Y allí se soñaba apóstol, profeta de una nueva edad de fe y de heroísmos; otro Pablo, otro Agustín, otro Bernardo, otro Vicente, arrastrando tras de sí a las muchedumbres sedientas de adoración y de consuelo, muchedumbres de hombres y de mujeres, y entre éstas a Liduvina. Se soñaba en los altares, y leía de antemano la piadosa leyenda que de su vida escribiría algún estático varón y el papel que en ella había de hacer su Liduvina.

La correspondencia con ella proseguía, sólo que ahora las cartas de Ricardo eran más sermones que misivas de amor o de remordimiento.

«Mira, Ricardo mío, no me prediques tanto — le contestaba ella — ; no soy tan tonta que necesite de tantas y tan revueltas palabras para entender qué es lo que quieres. Por centésima vez te diré que no quiero ser estorbo al cumplimiento del que crees ser tu destino.

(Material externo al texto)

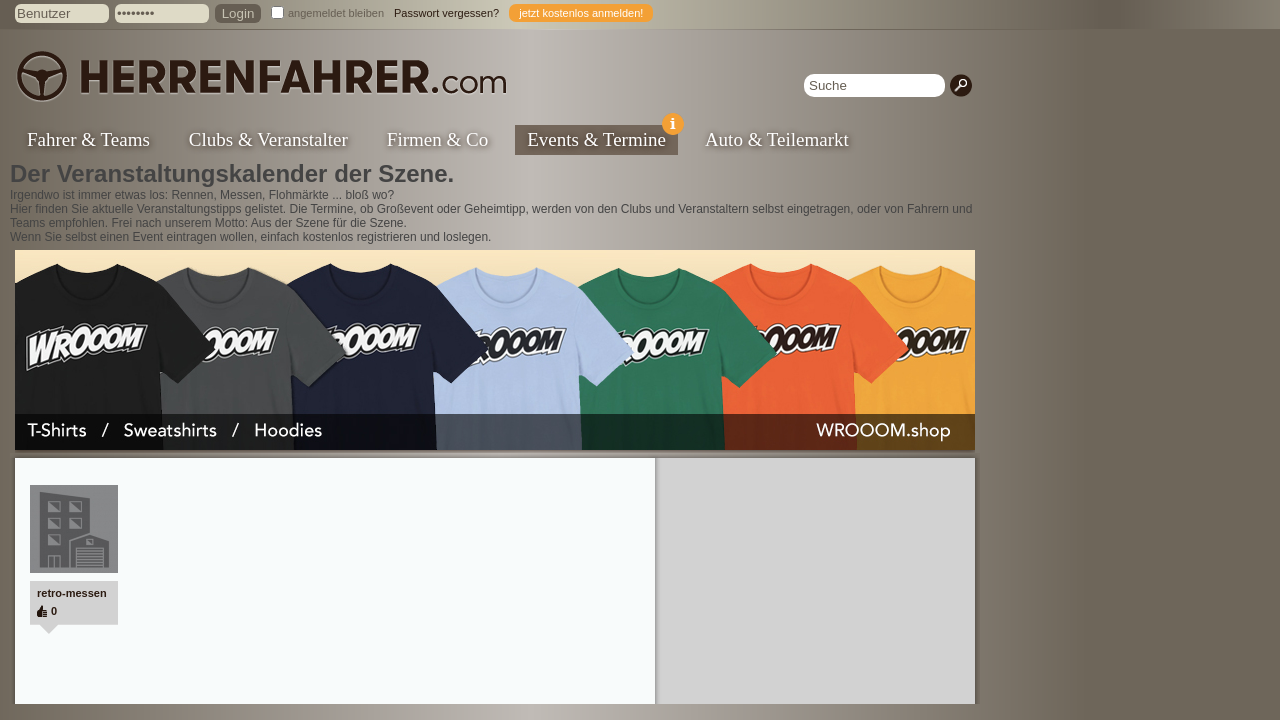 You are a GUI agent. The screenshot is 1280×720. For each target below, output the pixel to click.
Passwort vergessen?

Yo, por mi parte, sé ya lo que hacer en cada caso, y te diré una vez más que o tuya o de ningún otro hombre».

 

Terribles desgarrones del alma le costó a Ricardo escribir a Liduvina la carta de despedida; pero creyendo hacerse fuerte y sobreponerse a sí mismo, una mañana, después de haberse devotamente comulgado, se la escribió. Y fue luego tan cobarde, tan vil, que no atreviéndose a leer la contestación de ella, la quemó sin abrirla. Ante las cenizas le palpitaba furiosamente el corazón. Quería restaurar la carta quemada, leer las quejas de la esposa; la esposa, sí, éste era el nombre verdadero; de la esposa sacrificada. Pero estaba hecho; había quemado las naves. Ya aquello, gracias a Dios, no tenía remedio. Y así era mejor, mucho mejor para ambos. Entre ellos subsistiría siempre, aun cuando no se viesen; aun cuando no volviesen a cruzarse ni la mirada, ni la palabra, ni el escrito, aun cuando no volvieran a saber el uno del otro, un matrimonio espiritual. Ella sería la Beatriz de su apostolado.

Cayó de rodillas, y a solas, en su cuarto, mojó con sus lágrimas el Evangelio del agüero.